▶ **What is expected**
Wherever a line of the data contains "minutes", copy that line.

Stored entries:
======

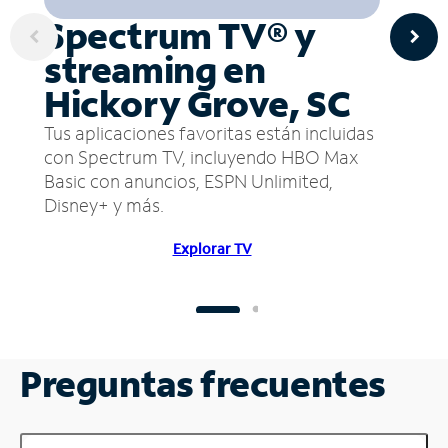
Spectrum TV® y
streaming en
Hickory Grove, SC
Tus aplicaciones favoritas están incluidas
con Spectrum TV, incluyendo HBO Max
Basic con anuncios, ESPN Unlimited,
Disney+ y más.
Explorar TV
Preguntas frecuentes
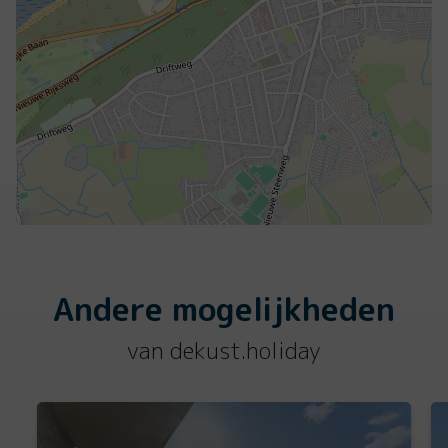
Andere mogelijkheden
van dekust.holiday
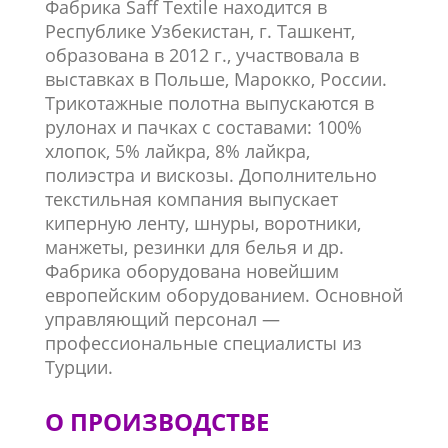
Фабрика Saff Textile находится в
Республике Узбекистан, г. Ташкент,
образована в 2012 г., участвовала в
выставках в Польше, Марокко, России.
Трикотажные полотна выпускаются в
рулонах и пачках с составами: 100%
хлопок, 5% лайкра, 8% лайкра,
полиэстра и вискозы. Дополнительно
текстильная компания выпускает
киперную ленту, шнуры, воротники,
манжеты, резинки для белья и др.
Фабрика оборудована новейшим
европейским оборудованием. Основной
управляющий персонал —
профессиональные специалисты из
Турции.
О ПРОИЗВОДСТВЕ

======

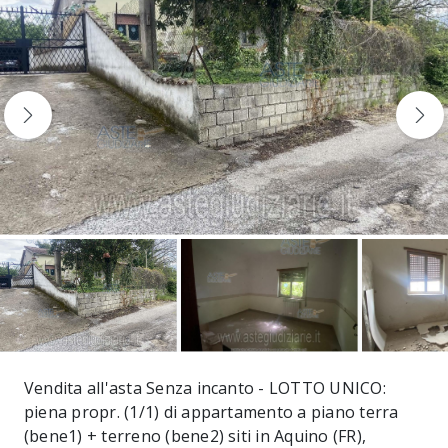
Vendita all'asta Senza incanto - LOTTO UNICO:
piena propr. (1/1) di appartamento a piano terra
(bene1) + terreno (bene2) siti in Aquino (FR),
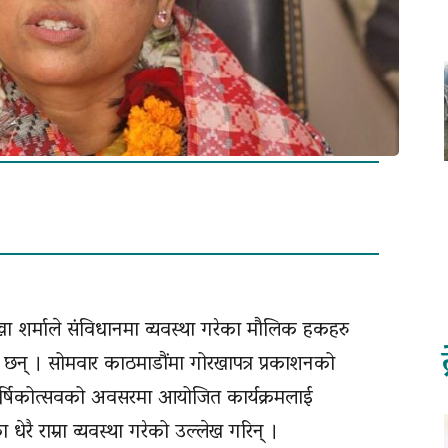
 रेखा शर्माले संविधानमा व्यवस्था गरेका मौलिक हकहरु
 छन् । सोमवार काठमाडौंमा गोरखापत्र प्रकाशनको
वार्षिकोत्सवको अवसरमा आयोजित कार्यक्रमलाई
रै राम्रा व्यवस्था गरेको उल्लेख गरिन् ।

======

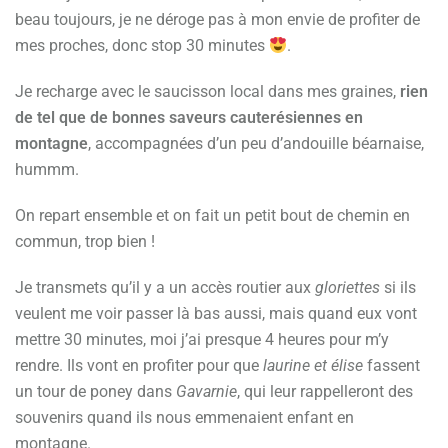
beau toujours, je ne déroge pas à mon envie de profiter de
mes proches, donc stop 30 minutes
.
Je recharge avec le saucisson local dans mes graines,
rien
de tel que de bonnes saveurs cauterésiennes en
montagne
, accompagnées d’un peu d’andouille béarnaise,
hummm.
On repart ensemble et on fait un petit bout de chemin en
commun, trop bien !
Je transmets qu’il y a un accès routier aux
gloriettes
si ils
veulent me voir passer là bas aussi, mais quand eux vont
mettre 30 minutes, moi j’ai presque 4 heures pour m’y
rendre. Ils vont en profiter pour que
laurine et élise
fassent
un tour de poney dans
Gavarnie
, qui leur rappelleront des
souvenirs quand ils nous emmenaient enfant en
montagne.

======

▶ **Answer to this task**
mes proches, donc stop 30 minutes
mettre 30 minutes, moi j’ai presque 4 heures pour m’y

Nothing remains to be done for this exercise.